Fully-automated scripts for collecting AI-related papers

Overview

AI-Paper-Collector

version Status-building PRs-Welcome stars FORK Issues Open In Colab

Web demo: https://ai-paper-collector.vercel.app/ (recommended)

Colab notebook: here

Motivation

Fully-automated scripts for collecting AI-related papers. Support fuzzy and exact search for paper titles.

demo

Search Categories

- [ACL 2019-2021] [EMNLP 2019-2021] [NAACL 2019-2021] [COLING 2020]
- [CVPR 2019-2021] [ECCV 2020] [ICCV2019] [ACMMM 2019-2021]
- [ICLR 2019-2022] [ICML 2019-2021] [AAAI 2019-2021] [IJCAI 2019-2021]
- [SIGIR 2019-2021] [KDD 2019-2021] [CIKM 2019-2021] [WSDM 2019-2022]
- [WWW 2019-2021] [ECIR 2019-2022] [NIPS 2019-2021] [ICASSP 2019-2021]
- [ISWC 2019-2021] [MLSys 2020-2022] [JMLR 2019-2022] [VLDB 2019-2021]
- [COLT 2019-2021] [AISTATS 2019-2021]

Installation

Current installation is to clone this repo.

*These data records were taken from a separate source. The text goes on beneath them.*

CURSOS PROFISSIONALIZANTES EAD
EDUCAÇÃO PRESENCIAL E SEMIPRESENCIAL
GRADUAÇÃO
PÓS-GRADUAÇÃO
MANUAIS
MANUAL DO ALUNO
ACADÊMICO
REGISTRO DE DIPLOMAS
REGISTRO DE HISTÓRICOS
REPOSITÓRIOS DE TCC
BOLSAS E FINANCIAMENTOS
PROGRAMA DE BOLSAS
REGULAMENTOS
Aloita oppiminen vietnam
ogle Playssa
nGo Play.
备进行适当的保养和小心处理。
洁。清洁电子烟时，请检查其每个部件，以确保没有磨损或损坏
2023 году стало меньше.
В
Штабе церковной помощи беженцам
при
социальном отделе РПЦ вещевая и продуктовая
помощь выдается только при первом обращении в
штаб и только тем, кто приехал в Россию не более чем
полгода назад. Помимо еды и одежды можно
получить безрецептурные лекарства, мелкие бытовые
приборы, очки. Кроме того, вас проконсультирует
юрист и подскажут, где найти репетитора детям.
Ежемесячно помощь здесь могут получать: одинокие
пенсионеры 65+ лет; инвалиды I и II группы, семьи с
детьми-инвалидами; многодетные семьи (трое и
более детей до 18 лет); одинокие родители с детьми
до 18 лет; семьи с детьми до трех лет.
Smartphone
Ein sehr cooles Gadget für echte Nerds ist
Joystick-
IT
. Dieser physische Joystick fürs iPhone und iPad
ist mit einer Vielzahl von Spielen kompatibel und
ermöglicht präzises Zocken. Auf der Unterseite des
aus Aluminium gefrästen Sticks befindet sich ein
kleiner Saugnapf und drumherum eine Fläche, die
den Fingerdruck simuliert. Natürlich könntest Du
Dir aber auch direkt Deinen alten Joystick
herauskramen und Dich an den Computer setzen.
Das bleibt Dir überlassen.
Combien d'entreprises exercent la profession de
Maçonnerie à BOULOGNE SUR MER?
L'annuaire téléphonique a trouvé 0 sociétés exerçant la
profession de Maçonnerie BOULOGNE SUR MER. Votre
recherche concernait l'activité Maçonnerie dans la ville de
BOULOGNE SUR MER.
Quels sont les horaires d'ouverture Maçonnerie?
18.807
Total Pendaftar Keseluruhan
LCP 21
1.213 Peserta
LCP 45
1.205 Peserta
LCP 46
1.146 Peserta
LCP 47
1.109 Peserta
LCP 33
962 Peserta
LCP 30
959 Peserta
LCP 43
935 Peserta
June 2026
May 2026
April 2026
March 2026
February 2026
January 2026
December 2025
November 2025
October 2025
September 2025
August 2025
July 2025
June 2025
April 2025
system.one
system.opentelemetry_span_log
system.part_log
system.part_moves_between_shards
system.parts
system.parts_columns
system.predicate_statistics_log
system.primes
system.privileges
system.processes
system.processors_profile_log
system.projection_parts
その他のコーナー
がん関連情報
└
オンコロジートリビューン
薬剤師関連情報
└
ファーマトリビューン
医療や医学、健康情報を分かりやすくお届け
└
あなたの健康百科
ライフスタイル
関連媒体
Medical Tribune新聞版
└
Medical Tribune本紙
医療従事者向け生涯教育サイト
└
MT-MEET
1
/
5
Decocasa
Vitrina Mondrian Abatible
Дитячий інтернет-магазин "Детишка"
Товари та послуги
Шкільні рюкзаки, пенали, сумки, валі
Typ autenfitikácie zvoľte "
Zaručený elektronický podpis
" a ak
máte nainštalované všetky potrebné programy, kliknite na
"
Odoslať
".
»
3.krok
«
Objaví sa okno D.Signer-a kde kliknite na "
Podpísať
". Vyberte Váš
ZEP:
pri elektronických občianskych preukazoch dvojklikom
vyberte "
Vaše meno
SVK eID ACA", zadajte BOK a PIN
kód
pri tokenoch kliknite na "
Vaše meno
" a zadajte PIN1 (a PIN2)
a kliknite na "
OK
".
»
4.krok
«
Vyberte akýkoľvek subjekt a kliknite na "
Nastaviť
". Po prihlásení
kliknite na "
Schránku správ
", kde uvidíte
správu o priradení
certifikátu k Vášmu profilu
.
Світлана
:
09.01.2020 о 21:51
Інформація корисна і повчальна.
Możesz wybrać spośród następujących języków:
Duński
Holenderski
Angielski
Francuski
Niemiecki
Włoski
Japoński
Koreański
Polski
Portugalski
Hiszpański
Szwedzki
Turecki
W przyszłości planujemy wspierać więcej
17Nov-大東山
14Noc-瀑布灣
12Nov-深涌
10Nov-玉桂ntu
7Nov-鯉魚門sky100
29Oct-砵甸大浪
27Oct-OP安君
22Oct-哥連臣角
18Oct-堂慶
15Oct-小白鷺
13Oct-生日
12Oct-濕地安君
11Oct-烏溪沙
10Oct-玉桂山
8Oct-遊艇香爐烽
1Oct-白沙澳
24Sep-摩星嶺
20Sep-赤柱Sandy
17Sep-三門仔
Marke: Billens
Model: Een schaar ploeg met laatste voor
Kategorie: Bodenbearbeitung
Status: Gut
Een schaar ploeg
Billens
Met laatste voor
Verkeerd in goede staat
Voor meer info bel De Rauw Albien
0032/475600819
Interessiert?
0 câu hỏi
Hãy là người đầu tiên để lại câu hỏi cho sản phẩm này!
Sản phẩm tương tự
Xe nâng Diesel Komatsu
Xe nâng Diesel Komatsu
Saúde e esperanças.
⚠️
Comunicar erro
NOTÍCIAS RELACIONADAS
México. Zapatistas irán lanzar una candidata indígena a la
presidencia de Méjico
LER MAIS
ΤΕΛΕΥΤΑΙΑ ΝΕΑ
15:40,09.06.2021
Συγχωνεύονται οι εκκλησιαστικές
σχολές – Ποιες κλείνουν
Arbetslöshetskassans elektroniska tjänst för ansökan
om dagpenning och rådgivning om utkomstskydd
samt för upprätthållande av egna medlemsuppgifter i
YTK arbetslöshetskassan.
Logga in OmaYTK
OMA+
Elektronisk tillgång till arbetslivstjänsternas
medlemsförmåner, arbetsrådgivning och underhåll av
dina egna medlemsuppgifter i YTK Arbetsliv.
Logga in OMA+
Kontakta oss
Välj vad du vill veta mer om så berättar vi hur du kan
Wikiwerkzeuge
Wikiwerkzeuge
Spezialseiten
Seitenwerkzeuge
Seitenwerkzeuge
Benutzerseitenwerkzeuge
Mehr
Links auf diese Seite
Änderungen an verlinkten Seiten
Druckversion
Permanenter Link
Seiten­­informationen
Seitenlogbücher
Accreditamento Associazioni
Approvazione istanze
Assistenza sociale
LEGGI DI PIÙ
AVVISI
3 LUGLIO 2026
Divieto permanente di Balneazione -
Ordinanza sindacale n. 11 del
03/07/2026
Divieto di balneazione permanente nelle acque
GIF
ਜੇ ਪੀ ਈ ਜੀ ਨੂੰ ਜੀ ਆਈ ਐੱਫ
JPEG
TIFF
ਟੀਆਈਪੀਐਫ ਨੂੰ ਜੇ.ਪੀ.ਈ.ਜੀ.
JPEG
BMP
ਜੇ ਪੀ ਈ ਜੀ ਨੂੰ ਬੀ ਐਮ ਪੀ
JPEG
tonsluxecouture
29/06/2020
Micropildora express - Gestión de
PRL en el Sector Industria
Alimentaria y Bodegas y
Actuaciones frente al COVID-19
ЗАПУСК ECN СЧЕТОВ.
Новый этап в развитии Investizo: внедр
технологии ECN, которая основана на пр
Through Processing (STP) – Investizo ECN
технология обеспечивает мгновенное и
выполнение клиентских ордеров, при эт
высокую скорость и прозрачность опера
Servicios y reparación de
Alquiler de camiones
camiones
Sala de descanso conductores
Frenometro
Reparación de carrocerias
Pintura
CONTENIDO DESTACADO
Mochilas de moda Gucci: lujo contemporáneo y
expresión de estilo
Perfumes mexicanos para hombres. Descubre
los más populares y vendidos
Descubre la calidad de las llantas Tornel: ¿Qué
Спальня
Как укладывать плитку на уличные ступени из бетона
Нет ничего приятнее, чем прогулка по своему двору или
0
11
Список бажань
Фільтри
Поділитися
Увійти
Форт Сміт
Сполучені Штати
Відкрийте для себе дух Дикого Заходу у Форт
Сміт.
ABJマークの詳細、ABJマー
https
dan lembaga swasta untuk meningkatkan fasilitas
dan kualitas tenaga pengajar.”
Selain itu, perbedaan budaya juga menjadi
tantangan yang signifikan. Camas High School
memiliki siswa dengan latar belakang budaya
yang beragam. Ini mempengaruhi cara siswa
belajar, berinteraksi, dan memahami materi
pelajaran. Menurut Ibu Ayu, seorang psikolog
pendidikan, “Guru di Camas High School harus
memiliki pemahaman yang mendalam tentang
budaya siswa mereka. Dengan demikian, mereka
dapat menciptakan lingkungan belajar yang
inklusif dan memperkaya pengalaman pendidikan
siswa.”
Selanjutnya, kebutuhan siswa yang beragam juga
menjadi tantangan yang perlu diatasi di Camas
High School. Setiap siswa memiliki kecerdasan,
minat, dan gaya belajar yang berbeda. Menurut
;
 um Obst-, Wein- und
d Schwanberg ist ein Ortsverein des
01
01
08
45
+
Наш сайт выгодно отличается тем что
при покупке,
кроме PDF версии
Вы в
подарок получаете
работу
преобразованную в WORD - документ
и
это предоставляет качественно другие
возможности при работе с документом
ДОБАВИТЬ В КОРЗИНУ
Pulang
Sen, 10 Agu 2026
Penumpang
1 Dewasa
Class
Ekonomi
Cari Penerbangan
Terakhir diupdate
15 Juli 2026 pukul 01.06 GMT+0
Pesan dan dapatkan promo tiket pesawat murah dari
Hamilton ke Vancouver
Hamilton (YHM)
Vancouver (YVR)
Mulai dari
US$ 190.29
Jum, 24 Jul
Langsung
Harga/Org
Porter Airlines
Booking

git clone https://github.com/MLNLP-World/AI-Paper-Collector.git
cd AI-Paper-Collector
pip install -r requirements.txt

Usage(v0.1.0)

We provide three usage modes, the first is interactive (main.py), the second is command-line (cli_main.py) and the other is web interface (app.py). The interactive mode is recommended for the first time users.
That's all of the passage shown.